Cuando el padre de Brryan Jackson le inyectó sangre infectada con VIH esperaba nunca verlo crecer. No imaginó que 24 años después estaría enfrentándolo en tribunales, los que han debido escuchar los detalles de su impactante y devastador crimen.
Es hora de almuerzo en el Departamento de Cárceles de Misuri. Brryan Jackson está nervioso y es es llevado desde la ruidosa entrada de la sala de espera hasta una sala blanca y tranquila.
Del otro lado, un hombre que viste un uniforme blanco de prisionero lo está esperando. Es su padre, Bryan Stewart, a quien no ve desde que era un bebé.
Jackson está aquí para leer una declaración que asegure que su padre permanezca tras las rejas por el mayor tiempo posible.
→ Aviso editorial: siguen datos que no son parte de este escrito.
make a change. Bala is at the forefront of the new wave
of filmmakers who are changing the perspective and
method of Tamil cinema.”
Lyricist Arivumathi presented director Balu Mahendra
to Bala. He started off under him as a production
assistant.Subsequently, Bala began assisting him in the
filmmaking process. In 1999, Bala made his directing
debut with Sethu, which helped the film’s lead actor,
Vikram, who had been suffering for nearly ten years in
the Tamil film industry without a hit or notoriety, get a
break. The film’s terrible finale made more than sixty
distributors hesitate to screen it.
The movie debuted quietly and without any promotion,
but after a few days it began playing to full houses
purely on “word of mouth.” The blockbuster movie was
Un conjunto de palabras que no creía iba a tener la oportunidad de leer desde que, en 1992, fuera diagnosticado con sida avanzado y desahuciado.
Aferrándose a una sola hoja de papel impreso, Jackson se ubica calmadamente al lado de su madre, a cinco asientos del hombre. “Traté de mantener la mirada hacia delante, no quería hacer contacto visual con él”, cuenta.
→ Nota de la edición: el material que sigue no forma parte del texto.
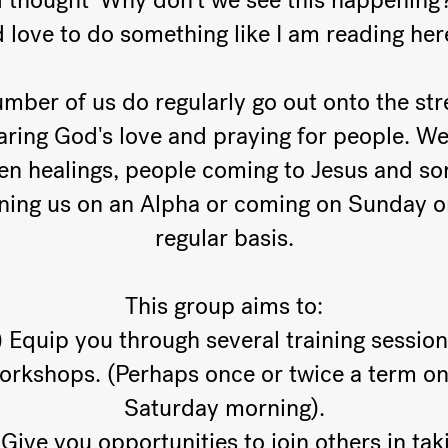
 thought 'Why don't we see this happening?
'd love to do something like I am reading her
mber of us do regularly go out onto the str
aring God's love and praying for people. We
en healings, people coming to Jesus and s
ining us on an Alpha or coming on Sunday o
regular basis.
This group aims to:
) Equip you through several training session
orkshops. (Perhaps once or twice a term on
Saturday morning).
 Give you opportunities to join others in tak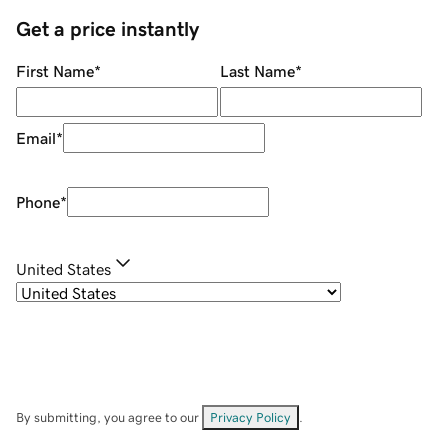
Get a price instantly
First Name
*
Last Name
*
Email
*
Phone
*
United States
By submitting, you agree to our
Privacy Policy
.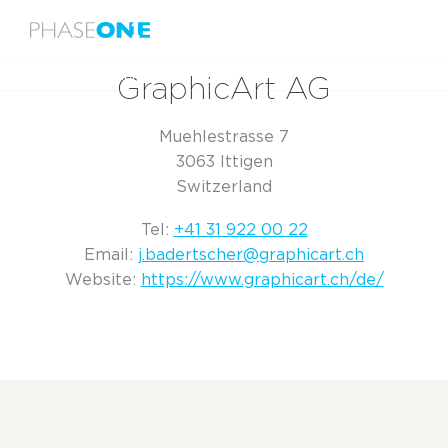
Menu
Home
GraphicArt AG
GraphicArt AG
Muehlestrasse 7
3063 Ittigen
Switzerland
Tel:
+41 31 922 00 22
Email:
j.badertscher@graphicart.ch
Website:
https://www.graphicart.ch/de/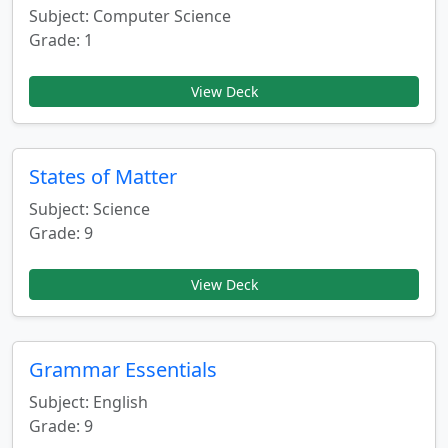
Subject: Computer Science
Grade: 1
View Deck
States of Matter
Subject: Science
Grade: 9
View Deck
Grammar Essentials
Subject: English
Grade: 9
Sin embargo, lo puede ver de reojo y por un segundo visualiza su cara.
“Lo reconocí por su foto de prontuario, pero no tengo ninguna conexión con él”, dice Jackson. “Ni siquiera lo reconozco como mi padre”.
La comisión de libertad bajo palabra lo llama a leer su declaración de víctima. Jackson hace una pausa.
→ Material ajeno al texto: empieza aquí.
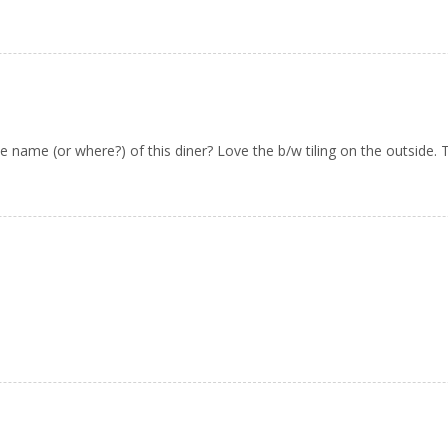
name (or where?) of this diner? Love the b/w tiling on the outside.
“En ese momento me pregunté si estaba haciendo lo correcto, pero mi madre siempre me enseñó a ser valiente”.
“Traté de recordarme que Dios siempre está conmigo. Cualquiera sea el resultado de la audiencia. Dios es más grande que yo, más grande que mi padre, más grande que esa sala e incluso más grande que el Departamento de Justicia”.
Respira hondo, fija sus ojos en la comisión y comienza su relato.